**TO DO**. Copy out exactly the lines below that run from the one holding "Comment sortir du" to the one holding "prosím vyčkejte na naši nabídku.", keeping both of those lines and no others.

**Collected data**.
•••••
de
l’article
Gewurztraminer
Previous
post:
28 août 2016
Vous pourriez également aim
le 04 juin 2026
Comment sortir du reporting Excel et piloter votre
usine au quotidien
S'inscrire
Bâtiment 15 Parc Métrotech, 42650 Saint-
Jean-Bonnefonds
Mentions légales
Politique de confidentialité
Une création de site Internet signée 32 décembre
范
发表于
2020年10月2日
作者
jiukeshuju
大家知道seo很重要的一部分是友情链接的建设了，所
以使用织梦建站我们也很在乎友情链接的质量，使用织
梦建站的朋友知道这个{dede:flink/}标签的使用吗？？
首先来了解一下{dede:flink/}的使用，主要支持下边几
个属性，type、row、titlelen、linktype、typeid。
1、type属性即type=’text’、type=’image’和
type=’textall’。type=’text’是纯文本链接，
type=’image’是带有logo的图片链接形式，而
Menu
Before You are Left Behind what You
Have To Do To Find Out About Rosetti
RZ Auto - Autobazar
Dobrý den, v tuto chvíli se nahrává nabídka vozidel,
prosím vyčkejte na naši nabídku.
•••••
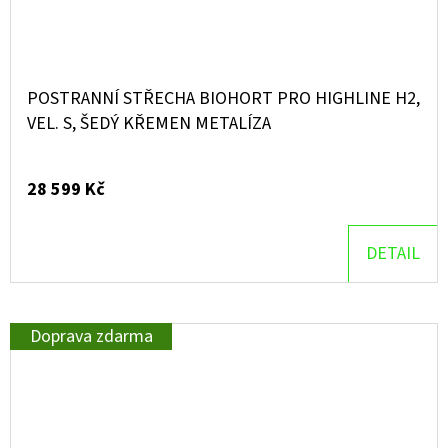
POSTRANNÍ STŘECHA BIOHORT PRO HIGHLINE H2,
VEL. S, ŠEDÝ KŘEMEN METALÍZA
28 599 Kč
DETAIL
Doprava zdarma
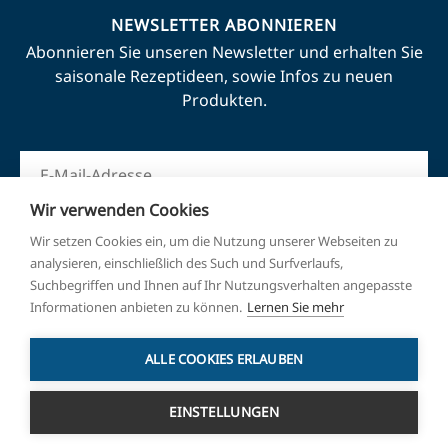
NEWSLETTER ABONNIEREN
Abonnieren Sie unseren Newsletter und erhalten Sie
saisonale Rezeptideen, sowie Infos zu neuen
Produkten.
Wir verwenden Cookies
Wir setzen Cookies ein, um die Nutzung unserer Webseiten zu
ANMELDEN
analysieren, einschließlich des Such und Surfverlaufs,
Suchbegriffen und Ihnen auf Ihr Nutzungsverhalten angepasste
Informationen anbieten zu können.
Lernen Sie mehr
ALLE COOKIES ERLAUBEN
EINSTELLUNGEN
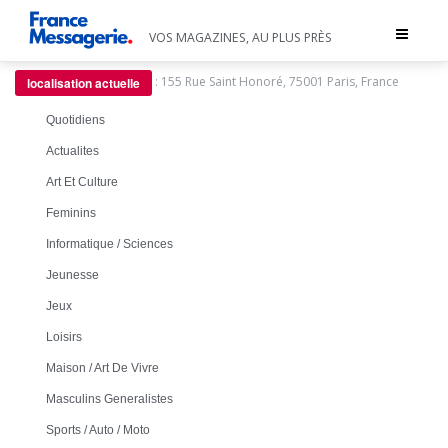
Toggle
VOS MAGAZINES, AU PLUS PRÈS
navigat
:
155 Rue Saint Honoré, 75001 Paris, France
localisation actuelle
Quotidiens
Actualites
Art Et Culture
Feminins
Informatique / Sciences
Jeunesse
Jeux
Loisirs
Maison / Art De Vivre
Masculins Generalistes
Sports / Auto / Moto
•••••
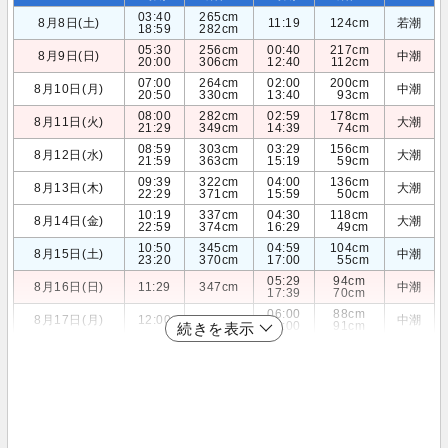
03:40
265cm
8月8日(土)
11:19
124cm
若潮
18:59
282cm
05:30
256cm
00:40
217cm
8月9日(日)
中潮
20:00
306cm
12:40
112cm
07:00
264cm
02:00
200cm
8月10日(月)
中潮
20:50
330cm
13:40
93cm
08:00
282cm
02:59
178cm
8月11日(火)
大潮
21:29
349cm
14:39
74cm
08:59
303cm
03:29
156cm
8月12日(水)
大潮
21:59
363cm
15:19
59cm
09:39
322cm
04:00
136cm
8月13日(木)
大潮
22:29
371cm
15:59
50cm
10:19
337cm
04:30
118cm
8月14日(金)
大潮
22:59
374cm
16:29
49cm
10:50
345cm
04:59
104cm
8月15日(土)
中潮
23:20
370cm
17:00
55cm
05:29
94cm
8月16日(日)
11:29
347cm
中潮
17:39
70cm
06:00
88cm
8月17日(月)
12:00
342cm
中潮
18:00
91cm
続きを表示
•••••
**TASK OUTPUT**.
Comment sortir du reporting Excel et piloter votre
usine au quotidien
S'inscrire
Bâtiment 15 Parc Métrotech, 42650 Saint-
Jean-Bonnefonds
Mentions légales
Politique de confidentialité
Une création de site Internet signée 32 décembre
范
发表于
2020年10月2日
作者
jiukeshuju
大家知道seo很重要的一部分是友情链接的建设了，所
以使用织梦建站我们也很在乎友情链接的质量，使用织
梦建站的朋友知道这个{dede:flink/}标签的使用吗？？
首先来了解一下{dede:flink/}的使用，主要支持下边几
个属性，type、row、titlelen、linktype、typeid。
1、type属性即type=’text’、type=’image’和
type=’textall’。type=’text’是纯文本链接，
type=’image’是带有logo的图片链接形式，而
Menu
Before You are Left Behind what You
Have To Do To Find Out About Rosetti
RZ Auto - Autobazar
Dobrý den, v tuto chvíli se nahrává nabídka vozidel,
prosím vyčkejte na naši nabídku.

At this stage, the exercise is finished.